И тогда все эти случайно представшие ей на дороге явления — и розы, и белая лошадь, и облупившаяся стена, и отсутствие ласточек — все это стало знаками, направлявшими ее к концу. И все с этой минуты стало для нее знамением, предвещанием, роком.

Подъехав к дому, она вышла из экипажа, от швейцара узнала, что Изабелла вышла и что Лунелла вернулась домой. Услышала голос мисс Имоджен, которая на своем родном языке читала старую песню с повторяющимся припевом.

Остановилась; стала прислушиваться, не обнаруживая своего присутствия.

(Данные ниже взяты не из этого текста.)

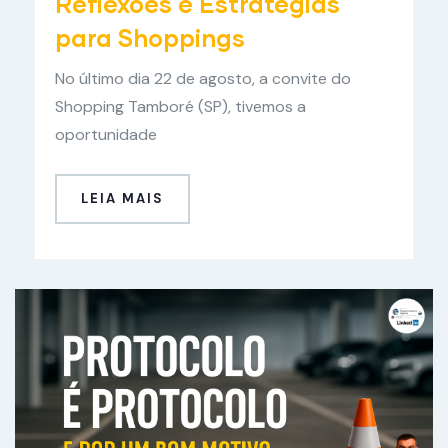
Reflexões e Estratégias
para Shoppings
No último dia 22 de agosto, a convite do
Shopping Tamboré (SP), tivemos a
oportunidade
LEIA MAIS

Лунелла сидела на подоконнике с видом хорошенького пажа, в желтом бархатном платье, с широким кружевным воротником, с бантами на голове, поддерживавшими ее густые волосы. Ножницами своими вырезывала фигурку из бумаги. У ее ног на позолоченном стульчике сидела Тяпа в пышном платье, прикрывавшем все ее раны и недостатки, вся в шелку и блестках, как крошечная инфанта. А мисс Имоджен, такая тоненькая, белокуренькая, читала своим мелодичным голосом, за который взяла ее Изабелла, разговор между Матерью и Сыном: «А когда ты вернешься, с дороги домой, о сын мой радостный, скажи мне, скажи, — когда ты вернешься с дороги домой? Ведь ты один мой единственный сын». — «Когда на севере встанет заря, о милая мать!»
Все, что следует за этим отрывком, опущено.